In vivo inhibition of nuclear ACE2 translocation protects against SARS-CoV-2 replication and lung damage through epigenetic imprinting.

In vitro, ACE2 translocates to the nucleus to induce SARS-CoV-2 replication. Here, using digital spatial profiling of lung tissues from SARS-CoV-2-infected golden Syrian hamsters, we show that a specific and selective peptide inhibitor of nuclear ACE2 (NACE2i) inhibits viral replication two days after SARS-CoV-2 infection. Moreover, the peptide also prevents inflammation and macrophage infiltration, and increases NK cell infiltration in bronchioles. NACE2i treatment increases the levels of the active histone mark, H3K27ac, restores host translation in infected hamster bronchiolar cells, and leads to an enrichment in methylated ACE2 in hamster bronchioles and lung macrophages, a signature associated with virus protection.
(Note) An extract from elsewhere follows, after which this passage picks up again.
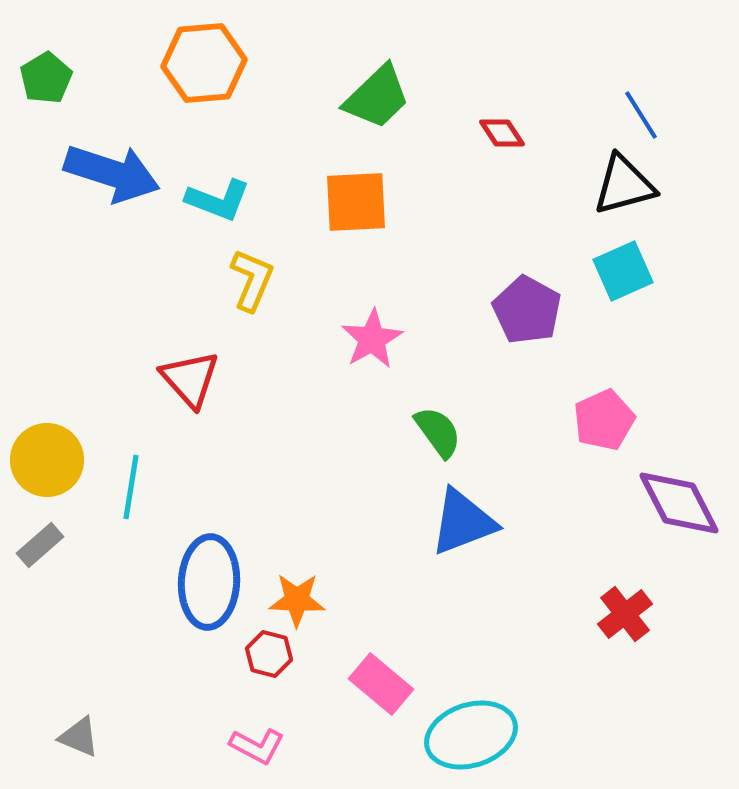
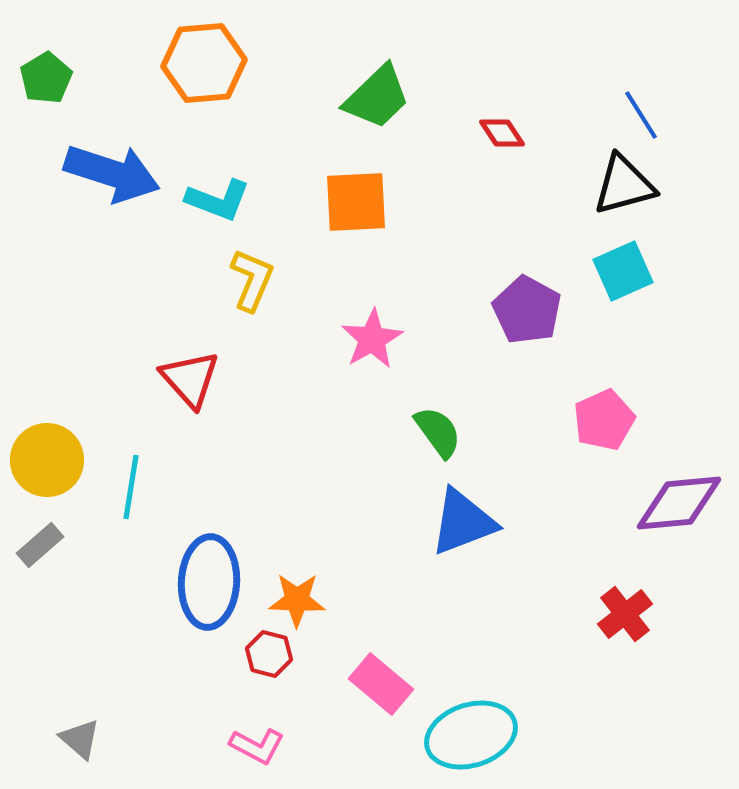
purple diamond: rotated 68 degrees counterclockwise
gray triangle: moved 1 px right, 2 px down; rotated 18 degrees clockwise
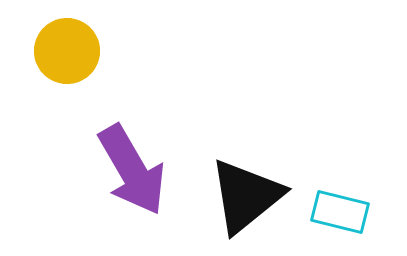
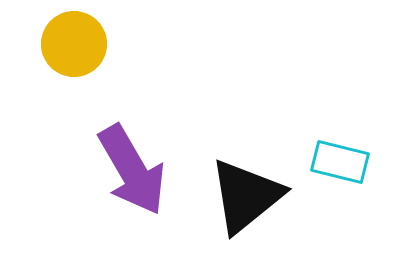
yellow circle: moved 7 px right, 7 px up
cyan rectangle: moved 50 px up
In addition, ACE2 methylation is increased in myeloid cells from vaccinated patients and associated with reduced SARS-CoV-2 spike protein expression in monocytes from individuals who have recovered from infection. This protective epigenetic scarring of ACE2 is associated with a reduced latent viral reservoir in monocytes/macrophages and enhanced immune protection against SARS-CoV-2. Nuclear ACE2 may represent a therapeutic target independent of the variant and strain of viruses that use the ACE2 receptor for host cell entry.